“Would you steal bread to feed your family?” The theft is wrong, but the preventable starvation of your family isn’t a great outcome either.
Morally and Ethically the Ends do not and cannot justify the Means
Interestingly, the education reformer, John Dewey, who was also a philosopher, logician, and an atheist has a clever little proof that the ends never justify the means. He points out that, in fact, the two are morally indistinguishable, and that the means ARE the ends: they are only separated by time and space, which have no bearing on ethics or morality: only intent does. In such a situation, risk vs. reward does not have a place because one is comparing apples to oranges. That would apply if one is calculating the risk of being caught + the sentence versus the outcome if he didn’t at least try.

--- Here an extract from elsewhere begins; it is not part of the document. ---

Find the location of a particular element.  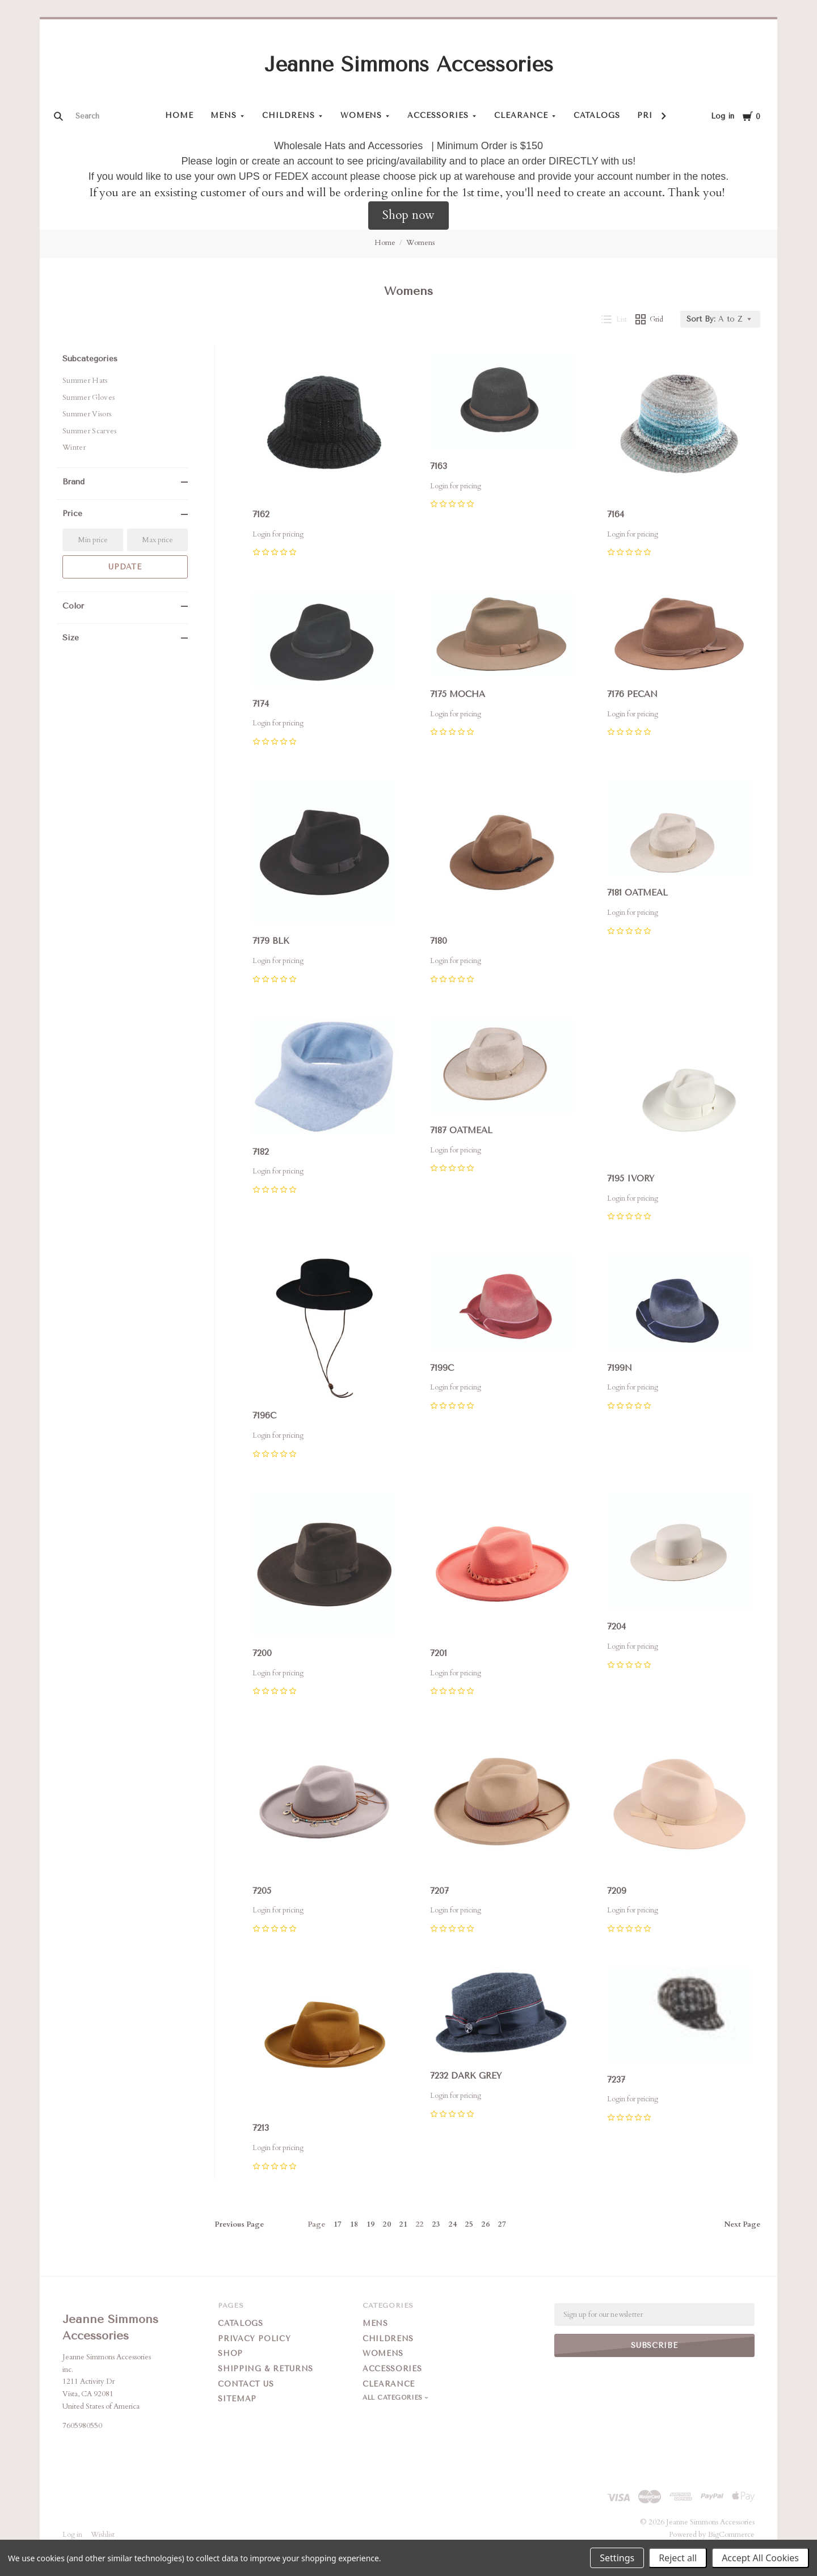 Shop is located at coordinates (230, 2353).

An Objection from Knowledge
If we agree that none of us are omniscient, how can one know what the true “end” of something is? This is the basic critique that the Soviet spy and defector, Walter Krivitsky has of communism. When he saw hungry, local peasant children being purposefully denied food, he met with this reasoning:
“We are on the hard road to socialism. Many must fall by the wayside. We must be well fed and must recuperate from our labors, enjoying, for a few weeks each year, comforts still denied to others, because we are the builders of a Joyous Life in the future. We are the builders of socialism. We must keep in shape to continue on the hard road. Any unfortunates who cross our path will be taken care of in due time. In the meanwhile, out of our way! Don’t pester us with your suffering! If we stop to drop you a crumb, the goal itself may never be reached.” [Krivitsky. In Stalin’s Secret Service (Enigma: 2000), p.xviii]
He accurately comments:
“So it runs. And it is obvious that people protecting their peace of mind in that way are not going to be too squeamish about the turns in the road, or inquire too critically whether it is really leading to the Joyous Life or not.” [ibid.]

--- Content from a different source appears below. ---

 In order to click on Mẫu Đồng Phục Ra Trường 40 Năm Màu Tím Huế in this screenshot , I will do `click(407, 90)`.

The Answer from Relative Morality
Yet, a person could easily say that feeding one’s family with stolen bread easily achieves a clear, immediate goal – saving lives. After all, you could use the above logic to say that no one should really try to do anything, including good, because you just don’t know where you’ll end up. This is a valid point, and it’s completely accurate with respect to wisdom. This is the point of economist Alfred E. Kahn’s “tyranny of small decisions” – small, immediate, seemingly positive actions can ultimately add up to a large negative one.
But in ethics, a certain physical outcome is not relevant if it’s not a moral problem. For example, if I help a friend in need with $300, the fact that I might not be able to go with another friend on vacation is irrelevant, even if it’s an unexpected outcome. In a sense, knowledge is presumed to govern ethics here – if I didn’t know my family is starving, I wouldn’t have stolen the bread. Moreover, the theistic moral model presumes that God knows the result and that the action of the human is what’s relevant, not the outcome – because it’s His plan.

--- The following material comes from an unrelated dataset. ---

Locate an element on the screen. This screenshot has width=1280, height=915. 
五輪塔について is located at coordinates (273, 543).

Why Relative Morality is No Morality
So, can either answer to the question be justified? It’s important to note the distinctions in this topic. If we assume that physical well-being is more important (at certain times?) than moral well-being, then that’s the premise we’re working with if we say, “Yes.” Perhaps it’s not wrong to take from someone who has a lot in circumstances like these. But we have already, unconsciously or not, replaced morality with physical health in such circumstances.
I want to point out the following: would you steal poisoned bread to feed your family? Of course not, it defeats the whole point. What if there was a 50% chance of it being poisoned? Still, probably no – one would just go steal it from someone else. What about a 5% chance? What if this was the only bread within miles and it was now or never? (cf. Rom. 14:23).
The point I’m making is that we’ve already lost sight of the moral question in favor of survival. The above scenarios would be answered the same way by someone willing to steal the bread, whether the bread was stolen or being offered for free; and this is the point that John Dewey makes in saying that the “means” are in fact the “ends.”
An important point that John L. Mothershead makes in his Ethics: Modern Conceptions of Right (1955; 2nd ed. 1967), is that right and wrong aren’t true or false questions. What he means by this is not relative morality, but that one person can’t judge the moral expression and understanding of another (Rom. 14:5). If the Greeks considered burial a proper way to honor deceased relatives and friends, they can’t accuse the Persians of disrespect for leaving theirs above ground.
The way this relates to our question is to point out that, if a person is willing to steal bread, then he can claim that he’s still ethical. But nor moral. Because with respect to principles, he has placed a utilitarian value on his actions, rather than a moral one. To prove this and point out the inconsistency, we can easily ask a question in the vein of “Sophie’s Choice”: would such a person steal bread from one of his family members (who would then starve) to feed another?
This is very similar to the “Trolley Problem,” although that’s different because the action of changing the course of the trolley is debatably right or wrong (or the whole action/outcome is, which makes it an excellent example). Here, we’ve presumed that theft, which is defined as wrongful taking, is an immoral action, at least when unnecessary.
In conclusion, it’s usually difficult to speak in universals, which is why it’s wise to rarely resort to them as it can often confuse and produce inflexibility.